Bankaltimtara

Aksi Mogok Guru di Kubar Meluas, 90 Sekolah Ikut Berhenti Mengajar

Aksi Mogok Guru di Kubar Meluas, 90 Sekolah Ikut Berhenti Mengajar

Spanduk bertuliskan tuntutan guru di Kubar terkait TPP yang dinilai terlalu rendah.-Eventius/Nomorsatukaltim-

KUTAI BARAT, NOMORSATUKALTIM – Ratusan guru di Kabupaten Kutai Barat (Kubar) akan melakukan aksi mogok kerja serentak pada Kamis 18 September 2025 besok.

Aksi ini digelar sebagai bentuk protes terhadap kebijakan tunjangan penghasilan pegawai (TPP) yang dinilai timpang dan merugikan guru.

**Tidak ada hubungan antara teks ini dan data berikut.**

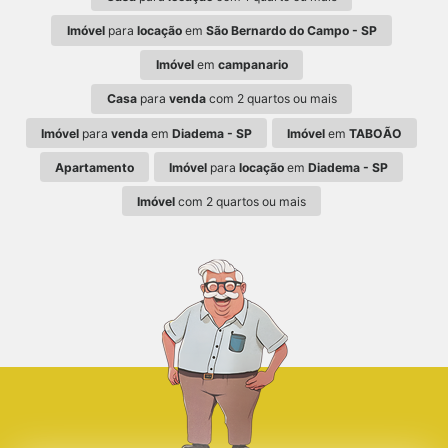
Imóvel
para
locação
em
São Bernardo do Campo - SP
Imóvel
em
campanario
Casa
para
venda
com 2 quartos ou mais
Imóvel
para
venda
em
Diadema - SP
Imóvel
em
TABOÃO
Apartamento
Imóvel
para
locação
em
Diadema - SP
Imóvel
com 2 quartos ou mais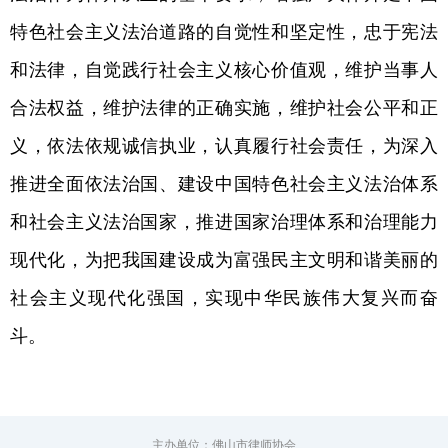
特色社会主义法治道路的自觉性和坚定性，忠于宪法
和法律，自觉践行社会主义核心价值观，维护当事人
合法权益，维护法律的正确实施，维护社会公平和正
义，依法依规诚信执业，认真履行社会责任，为深入
推进全面依法治国、建设中国特色社会主义法治体系
和社会主义法治国家，推进国家治理体系和治理能力
现代化，为把我国建设成为富强民主文明和谐美丽的
社会主义现代化强国，实现中华民族伟大复兴而奋
斗。
主办单位：佛山市律师协会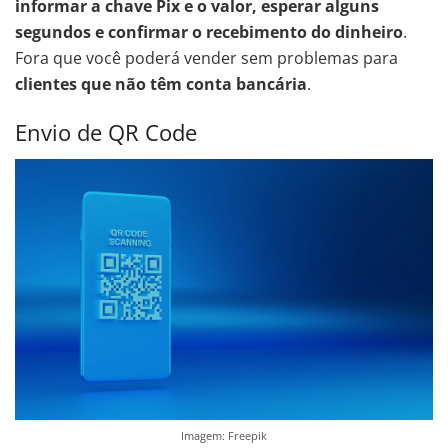
informar a chave Pix e o valor, esperar alguns
segundos e confirmar o recebimento do dinheiro
.
Fora que você poderá vender sem problemas para
clientes que não têm conta bancária
.
Envio de QR Code
Imagem: Freepik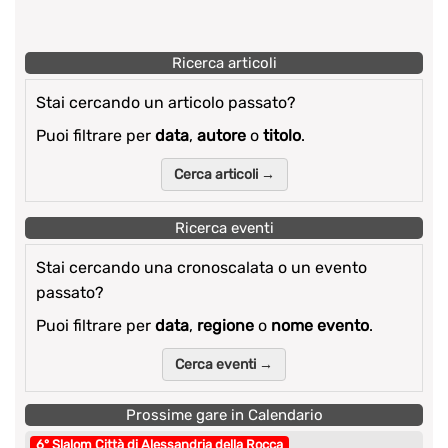
Ricerca articoli
Stai cercando un articolo passato?
Puoi filtrare per
data
,
autore
o
titolo
.
Cerca articoli →
Ricerca eventi
Stai cercando una cronoscalata o un evento
passato?
Puoi filtrare per
data
,
regione
o
nome evento
.
Cerca eventi →
Prossime gare in Calendario
6° Slalom Città di Alessandria della Rocca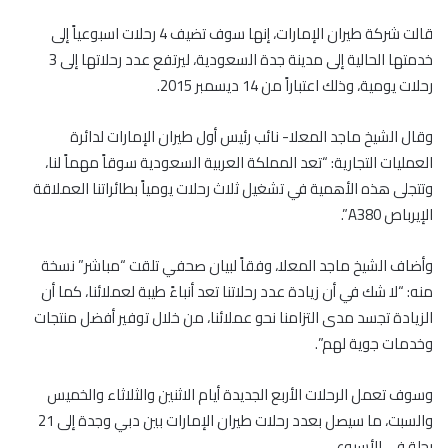
قالت شركة طيران الإمارات، إنها سوف تضيف 4 رحلات اسبوعياً إلى
خدمتها الحالية إلى مدينة جدة السعودية، ليرتفع عدد رحلاتها إلى 3
رحلات يومية، وذلك اعتباراً من 14 ديسمبر 2015.
وقال الشيخ ماجد المعلا- نائب رئيس أول طيران الإمارات لدائرة
العمليات التجارية: “تعد المملكة العربية السعودية سوقاً مهماً لنا،
وتتجلى هذه الأهمية في تشغيل ثلاث رحلات يومياً بطائراتنا العملاقة
الإيرباص A380”.
وأضاف الشيخ ماجد المعلا، وفقاً لبيان صحفي تلقت “مباشر” نسخة
منه: “لا شك في أن زيادة عدد رحلاتنا تعد أنباءً طيبة لعملائنا، كما أن
الزيادة تجسد مدى التزامنا نحو عملائنا، من خلال توفير أفضل منتجات
وخدمات جوية لهم”.
وسوف تعمل الرحلات الأربع الجديدة أيام الاثنين والثلاثاء والخميس
والسبت، ما سيصل بعدد رحلات طيران الإمارات بين دبي وجدة إلى 21
رحلة في الأسبوع.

Mogok kerja berlangsung di sedikitnya 90 Sekolah Dasar (SD) dan Sekolah Menengah Pertama (SMP) di berbagai kecamatan.

Para guru kompak menuntut penyetaraan TPP dengan aparatur sipil negara (ASN) struktural sesuai kelas jabatan, serta menolak pemotongan tunjangan yang sudah diberlakukan sejak awal tahun.

BACA JUGA: Guru SMPN 1 Barong Tongkok Mogok Mengajar 3 Hari, Penyebabnya ternyata Karena Hal Ini

Theo Trinita, guru SMP Negeri 5 Eheng sekaligus Koordinator Lapangan aksi mogok menegaskan, bahwa keputusan menghentikan kegiatan belajar-mengajar bukan pilihan mudah.

Menurutnya, langkah ini terpaksa diambil setelah berbagai upaya dialog dan mediasi tidak menghasilkan solusi.

“Aksi mogok kerja ini kami ambil adalah langkah terakhir. Karena sebelumnya kami sudah melakukan berbagai cara, jalur yang lebih baik daripada yang sebenarnya kami tidak mau lakukan. Mulai dari rapat dengar pendapat (RDP), audiensi, bahkan bertemu langsung dengan Bapak Bupati. Tapi kenyataannya sampai detik ini tuntutan kami tidak juga terrealisasi,” kata Theo, Rabu 17 September 2025.

Dia menjelaskan, guru sudah memperingatkan pemerintah daerah bahwa bila tuntutan tidak dipenuhi, maka mogok kerja akan ditempuh. Menurutnya, ada 2 tuntutan utama.

BACA JUGA: Balikpapan Kekurangan 600 Guru, DPRD Setujui Rekrutmen dengan Skema KKI

“Yang pertama, setarakan TPP kami dengan ASN struktural sesuai kelas jabatan. Yang kedua, kami menolak keras pemotongan TPP dengan alasan apapun. Karena yang kemarin-kemarin itu hanya isu, tapi ternyata benar terjadi,” ujarnya.

Ia merinci, sebelum pemotongan, guru ASN menerima TPP Rp3,5 juta per bulan. Namun sejak awal 2025, besaran itu dipukul rata menjadi Rp2,5 juta, tanpa membedakan antara kepala sekolah maupun guru biasa.

“Teman-teman di struktural yang segolongan dengan kami masih menerima Rp5,7 juta bahkan ada yang Rp6,5 juta. Sangat jauh ketimpangannya. Padahal kami sama-sama ASN daerah, sama-sama diatur undang-undang, dan punya hak menerima TPP dari daerah,” tegasnya.

Theo menilai kebijakan tersebut membuat kondisi guru semakin sulit, terutama yang bertugas di daerah pedalaman dengan biaya hidup tinggi.